(DATA PROVIDED)

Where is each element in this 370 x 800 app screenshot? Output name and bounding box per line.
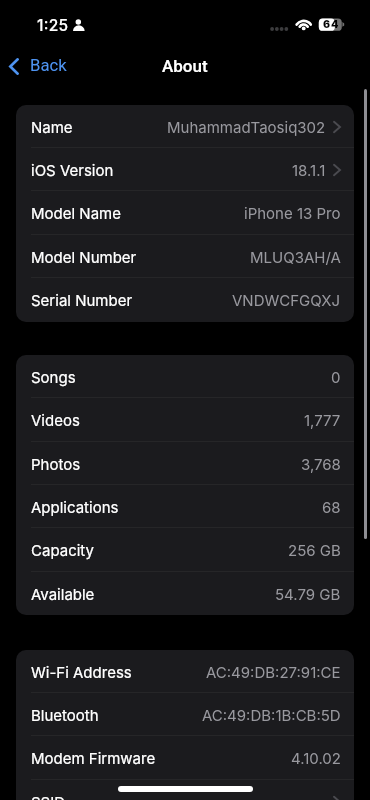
staticText: 64 — [323, 18, 340, 31]
button[interactable]: Capacity — [16, 528, 354, 572]
button[interactable]: Modem Firmware — [16, 736, 354, 780]
staticText: Videos — [31, 411, 80, 429]
button[interactable]: Name — [16, 105, 354, 148]
staticText: 4.10.02 — [291, 749, 341, 767]
button[interactable]: iOS Version — [16, 148, 354, 191]
staticText: Wi-Fi Address — [31, 663, 132, 681]
button[interactable]: Back — [0, 44, 77, 88]
button[interactable]: Videos — [16, 398, 354, 442]
staticText: Model Name — [31, 204, 121, 222]
staticText: Available — [31, 585, 95, 603]
staticText: AC:49:DB:1B:CB:5D — [202, 706, 341, 724]
button[interactable]: Photos — [16, 442, 354, 485]
staticText: Applications — [31, 498, 119, 516]
staticText: iOS Version — [31, 161, 114, 179]
button[interactable]: Bluetooth — [16, 693, 354, 736]
button[interactable]: Songs — [16, 355, 354, 398]
staticText: 1:25 — [37, 16, 69, 35]
staticText: About — [162, 56, 208, 76]
button[interactable]: Model Number — [16, 235, 354, 278]
staticText: AC:49:DB:27:91:CE — [206, 663, 341, 681]
staticText: iPhone 13 Pro — [244, 204, 341, 222]
button[interactable]: Wi-Fi Address — [16, 650, 354, 693]
staticText: Bluetooth — [31, 706, 99, 724]
staticText: Modem Firmware — [31, 749, 156, 767]
staticText: 18.1.1 — [292, 161, 326, 179]
staticText: Capacity — [31, 541, 94, 559]
staticText: 256 GB — [288, 541, 341, 559]
button[interactable]: SSID — [16, 780, 354, 800]
staticText: 54.79 GB — [275, 585, 341, 603]
staticText: MLUQ3AH/A — [250, 248, 341, 266]
staticText: MuhammadTaosiq302 — [167, 118, 326, 136]
staticText: Model Number — [31, 248, 137, 266]
staticText: Name — [31, 118, 73, 136]
staticText: Songs — [31, 368, 76, 386]
staticText: 68 — [322, 498, 341, 516]
staticText: 1,777 — [304, 411, 341, 429]
staticText: Serial Number — [31, 291, 133, 309]
button[interactable]: Applications — [16, 485, 354, 528]
staticText: 3,768 — [301, 455, 341, 473]
button[interactable]: Model Name — [16, 191, 354, 235]
button[interactable]: Serial Number — [16, 278, 354, 322]
staticText: 0 — [331, 368, 341, 386]
staticText: Back — [30, 56, 67, 76]
staticText: Photos — [31, 455, 81, 473]
staticText: SSID — [31, 793, 66, 800]
button[interactable]: Available — [16, 572, 354, 615]
staticText: VNDWCFGQXJ — [232, 291, 341, 309]
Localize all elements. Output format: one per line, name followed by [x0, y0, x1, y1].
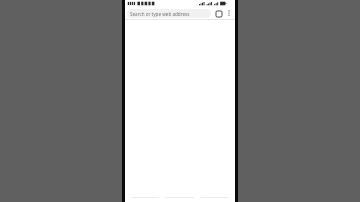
button[interactable]: More options — [224, 8, 234, 18]
button[interactable]: Tab switcher — [213, 8, 224, 19]
staticText: Search or type web address — [130, 11, 190, 17]
button[interactable]: Search or type web address — [127, 9, 211, 18]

(End DATA PROVIDED)

» TASK DESCRIPTION
Here the job is to print all the data exactly, skipping any image.

» EXERCISE SOLUTION
Where is each element in this 370 x 800 app screenshot? Output name and bounding box per line.
staticText: 64 — [323, 18, 340, 31]
button[interactable]: Capacity — [16, 528, 354, 572]
button[interactable]: Modem Firmware — [16, 736, 354, 780]
staticText: Videos — [31, 411, 80, 429]
button[interactable]: Name — [16, 105, 354, 148]
staticText: 4.10.02 — [291, 749, 341, 767]
button[interactable]: iOS Version — [16, 148, 354, 191]
staticText: Wi-Fi Address — [31, 663, 132, 681]
button[interactable]: Back — [0, 44, 77, 88]
button[interactable]: Videos — [16, 398, 354, 442]
staticText: Model Name — [31, 204, 121, 222]
staticText: Available — [31, 585, 95, 603]
staticText: AC:49:DB:1B:CB:5D — [202, 706, 341, 724]
button[interactable]: Photos — [16, 442, 354, 485]
staticText: Applications — [31, 498, 119, 516]
staticText: iOS Version — [31, 161, 114, 179]
button[interactable]: Bluetooth — [16, 693, 354, 736]
button[interactable]: Songs — [16, 355, 354, 398]
staticText: 1:25 — [37, 16, 69, 35]
staticText: About — [162, 56, 208, 76]
button[interactable]: Model Number — [16, 235, 354, 278]
staticText: AC:49:DB:27:91:CE — [206, 663, 341, 681]
staticText: iPhone 13 Pro — [244, 204, 341, 222]
button[interactable]: Wi-Fi Address — [16, 650, 354, 693]
staticText: Bluetooth — [31, 706, 99, 724]
staticText: Modem Firmware — [31, 749, 156, 767]
staticText: 18.1.1 — [292, 161, 326, 179]
staticText: Capacity — [31, 541, 94, 559]
staticText: 256 GB — [288, 541, 341, 559]
button[interactable]: SSID — [16, 780, 354, 800]
staticText: 54.79 GB — [275, 585, 341, 603]
staticText: MLUQ3AH/A — [250, 248, 341, 266]
staticText: MuhammadTaosiq302 — [167, 118, 326, 136]
staticText: Model Number — [31, 248, 137, 266]
staticText: Name — [31, 118, 73, 136]
staticText: Songs — [31, 368, 76, 386]
staticText: 68 — [322, 498, 341, 516]
staticText: 1,777 — [304, 411, 341, 429]
staticText: Serial Number — [31, 291, 133, 309]
button[interactable]: Applications — [16, 485, 354, 528]
staticText: 3,768 — [301, 455, 341, 473]
button[interactable]: Model Name — [16, 191, 354, 235]
button[interactable]: Serial Number — [16, 278, 354, 322]
staticText: 0 — [331, 368, 341, 386]
staticText: Back — [30, 56, 67, 76]
staticText: Photos — [31, 455, 81, 473]
staticText: SSID — [31, 793, 66, 800]
button[interactable]: Available — [16, 572, 354, 615]
staticText: VNDWCFGQXJ — [232, 291, 341, 309]
Localize all elements. Output format: one per line, name followed by [x0, y0, x1, y1].
button[interactable]: More options — [224, 8, 234, 18]
button[interactable]: Tab switcher — [213, 8, 224, 19]
staticText: Search or type web address — [130, 11, 190, 17]
button[interactable]: Search or type web address — [127, 9, 211, 18]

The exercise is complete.